Proof that $\lim_n\frac{\ln(1+x_n)}{x_n}=1$

Given a sequence of real numbers $x_n$ that converges to $0$ and $\vert x_n \vert <1$, $x_n \neq0$, I must prove the following limit:

$\lim_n\frac{\ln(1+x_n)}{x_n}=1$

What I have tried is:

$\lim_n\frac{\ln(1+x_n)}{x_n}=\lim_n\frac{1+x_n}{e^{x_n}}=\frac{1}{1}=1 $

However, I don't feel like this is right. How can I improve this?

Observe that $$\lim_{n\to\infty}\frac{\ln(1+x_n)}{x_n}=\lim_{n\to\infty}\frac{\ln(1+x_n)-\ln(0)}{x_n} =\lim_{h\to0}\frac{\ln(1+h)-\ln(0)}{h} $$ is the derivative of $\ln$ at $x=1$.
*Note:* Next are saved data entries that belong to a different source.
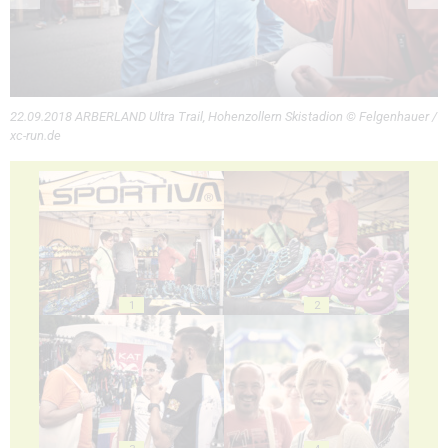
22.09.2018 ARBERLAND Ultra Trail, Hohenzollern Skistadion © Felgenhauer /
xc-run.de
1
2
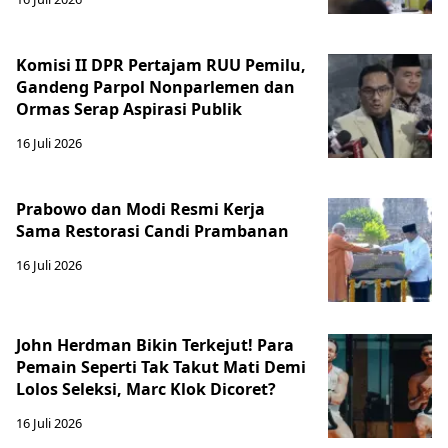
Komisi II DPR Pertajam RUU Pemilu,
Gandeng Parpol Nonparlemen dan
Ormas Serap Aspirasi Publik
16 Juli 2026
Prabowo dan Modi Resmi Kerja
Sama Restorasi Candi Prambanan
16 Juli 2026
John Herdman Bikin Terkejut! Para
Pemain Seperti Tak Takut Mati Demi
Lolos Seleksi, Marc Klok Dicoret?
16 Juli 2026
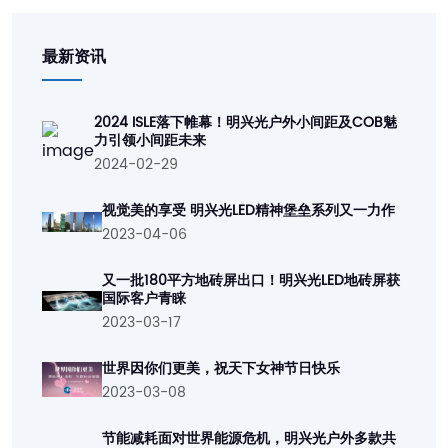
最新资讯
2024 ISLE落下帷幕！明兴光户外小间距及COB魅
力引领小间距未来
2024-02-29
视觉美的享受 明兴光LED精神堡垒系列又一力作
2023-04-06
又一批180平方地砖屏出口！明兴光LED地砖屏获
国际客户青睐
2023-03-17
世界因你们更美，祝天下女神节日快乐
2023-03-08
节能减耗面对世界能源危机，明兴光户外多款共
You can use L'Hôpital's rule, as the functions are differentiable and the derivative of the denominator is not zero: $$\lim_{n\to\infty} \frac{\text{log}(1+x_n)}{x_n} = \lim_{x\to 0} \frac{\text{log}(1+x)}{x} = \lim_{x\to 0} \frac{\frac{1}{1+x}}{1} = 1 .$$ The first equality follows simply as the functions are continuous, so in the limit they do not care about the specific sequence.